The theory of which I speak has to do with Fast Times at Ridgemont High, arguably one of the greatest American teen films of all time. The idea he proposed was this: Fast Times at Ridgemont High, underneath the fertile topsoil of teenage romance and angst, is a political battle, pitting Thomas Jefferson’s ideas on democracy against Alexander Hamilton’s Federalist Party all through the mouth pieces of Jeff Spicoli (Jefferson. Get it? Woof), and Brad Hamliton (Ahem). The Jeffersonian side, of course, fought for the purity of democracy with a focus on farmers and the working class, whereas Hamilton’s idea of a more perfect union is often regarded as the movement that laid down the foundation for what we now know as conservatism, despite Hamilton’s call for a national bank. And so, taking these ideas into consideration, my old professor felt that Spicoli, the joint-toking free-spirit was the modern-day representation of Jefferson’s ideals, while Brad Hamilton, the fast-food manager, always understanding the value of a dollar, was a mouthpiece for Federalism. Ultimately though, this is just a little too cute for me, a little too neat.
It wasn’t until I watched the second episode of Fast Times, the 1986 CBS television series based off the film, that I was able to invent a theory of my own. It was an Occam’s razor moment: Fast Times, simply, is a wonderful examination on boredom, what we do with time and what makes for “valuable” uses of time. Specifically, this idea is brought to the forefront on the TV series via the second episode’s B-story. The A-story is that of a love triangle between Stacy Hamilton, Mark Ratner and Mike Damone, played by -- wait for it -- Patrick-Fucking-Dempsey (more Dirtbag than Dreamy here, though). It turns out that the “B” story is the more compelling, heartwarming piece of the show, a battle of sorts between Jeff Spicoli and the fairly humorless Mr. Hand. This plotline, on the surface, is pretty flimsy and shoehorned in, I feel, just to fill the 24 minutes. However, its ultimate function packs more power than it may have intended to.
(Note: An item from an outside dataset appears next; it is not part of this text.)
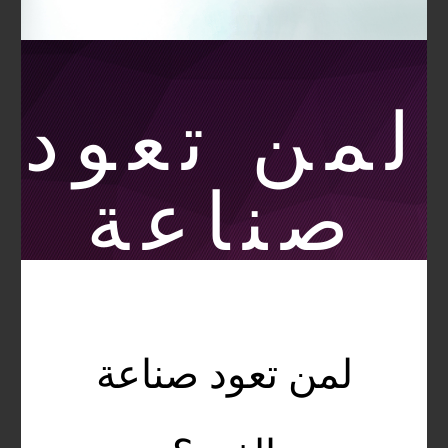
لمن تعود
صناعة
الفرد؟
لمن تعود صناعة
Basically, Spicoli is on a mission to get Hand to laugh, even the slightest amount. Spicoli is adamant that every human being has to laugh, has to take life a little less seriously, much like the Sean Penn film version. And, so, Spicoli makes several attempts to force a laugh out of Mr. Hand, who believes that showing that side of himself to students is to show weakness. After two failed attempts, Spicoli slumps into his chair, crestfallen that his orchestrations were unsuccessful. He realizes he doesn't have the textbook needed for the days lesson and Hand hands (Ha, Ha, Goldman) him the desk copy to borrow and upon opening the book, snakes fly out and hit Spicoli in the face. It’s all pretty cheesy and saccharine but still, there’s something about the singular pursuit of making an old codger like Hand laugh that warmed my heart. It’s a small, dumb moment, but a moment that has greater implications on the ways in which we choose to spend our time. Spicoli, seemingly bored and directionless, focuses his energies on making an old man laugh, presumably because he peered temporarily into his future and was terrified at the prospect of becoming crotchety and humorless. And, so, if he could just get a rise out of the dude, he could squash that notion while also performing a decently human act in the process.
The show never truly delivers on the same kinds of laughs the film provided, and that’s due partially due the constraints of the form and partially due to the absence of heavy-hitters like Penn and Judge Reinhold. Still, the performances are solid, especially Dempsey’s, doing a fine job of portraying the slimy, fast-talking Ratner.
And so, while my theory isn’t nearly as academic and layered as my professor’s, I still like it a whole lot better. Because, come on, really? That’s my best argument. My best argument is “Really, bro?” Mainly because, much like Jeff Spicoli, during the vast majority of that class, I was probably high.